** Opening DATA EXTRACT block **

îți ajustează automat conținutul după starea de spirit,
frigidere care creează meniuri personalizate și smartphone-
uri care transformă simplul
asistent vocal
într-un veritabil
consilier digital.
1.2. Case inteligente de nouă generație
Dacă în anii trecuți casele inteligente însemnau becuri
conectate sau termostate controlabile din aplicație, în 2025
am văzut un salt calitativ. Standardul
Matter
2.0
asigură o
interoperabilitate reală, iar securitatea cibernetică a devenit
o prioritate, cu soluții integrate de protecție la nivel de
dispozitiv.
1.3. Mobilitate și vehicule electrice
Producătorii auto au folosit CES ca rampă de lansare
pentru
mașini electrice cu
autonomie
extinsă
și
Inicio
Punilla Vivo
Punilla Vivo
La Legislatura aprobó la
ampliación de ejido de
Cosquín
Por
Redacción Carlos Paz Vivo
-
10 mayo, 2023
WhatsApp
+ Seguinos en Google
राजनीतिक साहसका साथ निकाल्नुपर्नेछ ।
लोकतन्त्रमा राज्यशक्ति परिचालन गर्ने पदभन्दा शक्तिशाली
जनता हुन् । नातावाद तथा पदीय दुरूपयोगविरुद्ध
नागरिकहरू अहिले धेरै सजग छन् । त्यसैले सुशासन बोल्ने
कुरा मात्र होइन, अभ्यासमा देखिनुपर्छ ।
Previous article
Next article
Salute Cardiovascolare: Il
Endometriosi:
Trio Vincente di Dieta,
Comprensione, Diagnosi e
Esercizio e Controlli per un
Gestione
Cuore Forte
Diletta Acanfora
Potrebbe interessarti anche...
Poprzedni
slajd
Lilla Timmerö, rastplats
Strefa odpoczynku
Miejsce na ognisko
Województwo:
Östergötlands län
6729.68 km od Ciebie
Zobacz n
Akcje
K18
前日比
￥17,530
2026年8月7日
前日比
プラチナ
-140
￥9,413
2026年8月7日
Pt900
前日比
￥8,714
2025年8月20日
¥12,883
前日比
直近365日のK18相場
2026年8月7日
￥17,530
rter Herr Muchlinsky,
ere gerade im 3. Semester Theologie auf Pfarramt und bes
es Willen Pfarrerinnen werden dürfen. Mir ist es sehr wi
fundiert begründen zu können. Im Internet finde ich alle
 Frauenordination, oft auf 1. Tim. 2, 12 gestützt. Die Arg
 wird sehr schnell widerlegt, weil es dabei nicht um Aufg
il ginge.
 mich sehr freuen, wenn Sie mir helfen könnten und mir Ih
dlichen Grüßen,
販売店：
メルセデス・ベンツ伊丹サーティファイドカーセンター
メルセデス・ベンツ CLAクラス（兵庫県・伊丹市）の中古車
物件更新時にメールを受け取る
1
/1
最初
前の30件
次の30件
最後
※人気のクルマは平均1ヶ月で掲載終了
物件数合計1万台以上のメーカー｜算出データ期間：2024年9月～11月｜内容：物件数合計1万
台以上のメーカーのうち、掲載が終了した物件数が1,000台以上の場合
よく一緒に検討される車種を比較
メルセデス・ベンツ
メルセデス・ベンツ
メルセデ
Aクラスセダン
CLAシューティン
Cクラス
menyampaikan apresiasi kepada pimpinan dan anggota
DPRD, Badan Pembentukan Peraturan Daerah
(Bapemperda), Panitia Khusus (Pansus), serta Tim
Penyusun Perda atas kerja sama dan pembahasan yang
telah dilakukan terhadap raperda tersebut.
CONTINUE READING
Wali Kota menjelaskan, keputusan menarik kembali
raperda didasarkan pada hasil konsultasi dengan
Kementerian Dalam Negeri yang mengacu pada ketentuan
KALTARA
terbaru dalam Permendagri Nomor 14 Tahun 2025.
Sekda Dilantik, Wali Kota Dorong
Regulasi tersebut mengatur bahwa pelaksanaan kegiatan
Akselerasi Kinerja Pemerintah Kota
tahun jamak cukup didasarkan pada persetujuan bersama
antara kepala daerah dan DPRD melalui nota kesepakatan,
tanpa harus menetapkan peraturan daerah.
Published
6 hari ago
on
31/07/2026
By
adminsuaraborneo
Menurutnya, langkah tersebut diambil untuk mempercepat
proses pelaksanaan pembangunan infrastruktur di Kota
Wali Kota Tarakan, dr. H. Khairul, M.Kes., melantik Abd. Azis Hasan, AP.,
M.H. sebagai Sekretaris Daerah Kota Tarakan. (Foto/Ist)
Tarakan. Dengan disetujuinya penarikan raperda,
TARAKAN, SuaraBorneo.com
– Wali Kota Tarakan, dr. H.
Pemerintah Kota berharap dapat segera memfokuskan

** Closing DATA EXTRACT block **

◆ REQUIRED WORK: Give the listing above again in full, with no word altered.

◆ WRITTEN ANSWER:
îți ajustează automat conținutul după starea de spirit,
frigidere care creează meniuri personalizate și smartphone-
uri care transformă simplul
asistent vocal
într-un veritabil
consilier digital.
1.2. Case inteligente de nouă generație
Dacă în anii trecuți casele inteligente însemnau becuri
conectate sau termostate controlabile din aplicație, în 2025
am văzut un salt calitativ. Standardul
Matter
2.0
asigură o
interoperabilitate reală, iar securitatea cibernetică a devenit
o prioritate, cu soluții integrate de protecție la nivel de
dispozitiv.
1.3. Mobilitate și vehicule electrice
Producătorii auto au folosit CES ca rampă de lansare
pentru
mașini electrice cu
autonomie
extinsă
și
Inicio
Punilla Vivo
Punilla Vivo
La Legislatura aprobó la
ampliación de ejido de
Cosquín
Por
Redacción Carlos Paz Vivo
-
10 mayo, 2023
WhatsApp
+ Seguinos en Google
राजनीतिक साहसका साथ निकाल्नुपर्नेछ ।
लोकतन्त्रमा राज्यशक्ति परिचालन गर्ने पदभन्दा शक्तिशाली
जनता हुन् । नातावाद तथा पदीय दुरूपयोगविरुद्ध
नागरिकहरू अहिले धेरै सजग छन् । त्यसैले सुशासन बोल्ने
कुरा मात्र होइन, अभ्यासमा देखिनुपर्छ ।
Previous article
Next article
Salute Cardiovascolare: Il
Endometriosi:
Trio Vincente di Dieta,
Comprensione, Diagnosi e
Esercizio e Controlli per un
Gestione
Cuore Forte
Diletta Acanfora
Potrebbe interessarti anche...
Poprzedni
slajd
Lilla Timmerö, rastplats
Strefa odpoczynku
Miejsce na ognisko
Województwo:
Östergötlands län
6729.68 km od Ciebie
Zobacz n
Akcje
K18
前日比
￥17,530
2026年8月7日
前日比
プラチナ
-140
￥9,413
2026年8月7日
Pt900
前日比
￥8,714
2025年8月20日
¥12,883
前日比
直近365日のK18相場
2026年8月7日
￥17,530
rter Herr Muchlinsky,
ere gerade im 3. Semester Theologie auf Pfarramt und bes
es Willen Pfarrerinnen werden dürfen. Mir ist es sehr wi
fundiert begründen zu können. Im Internet finde ich alle
 Frauenordination, oft auf 1. Tim. 2, 12 gestützt. Die Arg
 wird sehr schnell widerlegt, weil es dabei nicht um Aufg
il ginge.
 mich sehr freuen, wenn Sie mir helfen könnten und mir Ih
dlichen Grüßen,
販売店：
メルセデス・ベンツ伊丹サーティファイドカーセンター
メルセデス・ベンツ CLAクラス（兵庫県・伊丹市）の中古車
物件更新時にメールを受け取る
1
/1
最初
前の30件
次の30件
最後
※人気のクルマは平均1ヶ月で掲載終了
物件数合計1万台以上のメーカー｜算出データ期間：2024年9月～11月｜内容：物件数合計1万
台以上のメーカーのうち、掲載が終了した物件数が1,000台以上の場合
よく一緒に検討される車種を比較
メルセデス・ベンツ
メルセデス・ベンツ
メルセデ
Aクラスセダン
CLAシューティン
Cクラス
menyampaikan apresiasi kepada pimpinan dan anggota
DPRD, Badan Pembentukan Peraturan Daerah
(Bapemperda), Panitia Khusus (Pansus), serta Tim
Penyusun Perda atas kerja sama dan pembahasan yang
telah dilakukan terhadap raperda tersebut.
CONTINUE READING
Wali Kota menjelaskan, keputusan menarik kembali
raperda didasarkan pada hasil konsultasi dengan
Kementerian Dalam Negeri yang mengacu pada ketentuan
KALTARA
terbaru dalam Permendagri Nomor 14 Tahun 2025.
Sekda Dilantik, Wali Kota Dorong
Regulasi tersebut mengatur bahwa pelaksanaan kegiatan
Akselerasi Kinerja Pemerintah Kota
tahun jamak cukup didasarkan pada persetujuan bersama
antara kepala daerah dan DPRD melalui nota kesepakatan,
tanpa harus menetapkan peraturan daerah.
Published
6 hari ago
on
31/07/2026
By
adminsuaraborneo
Menurutnya, langkah tersebut diambil untuk mempercepat
proses pelaksanaan pembangunan infrastruktur di Kota
Wali Kota Tarakan, dr. H. Khairul, M.Kes., melantik Abd. Azis Hasan, AP.,
M.H. sebagai Sekretaris Daerah Kota Tarakan. (Foto/Ist)
Tarakan. Dengan disetujuinya penarikan raperda,
TARAKAN, SuaraBorneo.com
– Wali Kota Tarakan, dr. H.
Pemerintah Kota berharap dapat segera memfokuskan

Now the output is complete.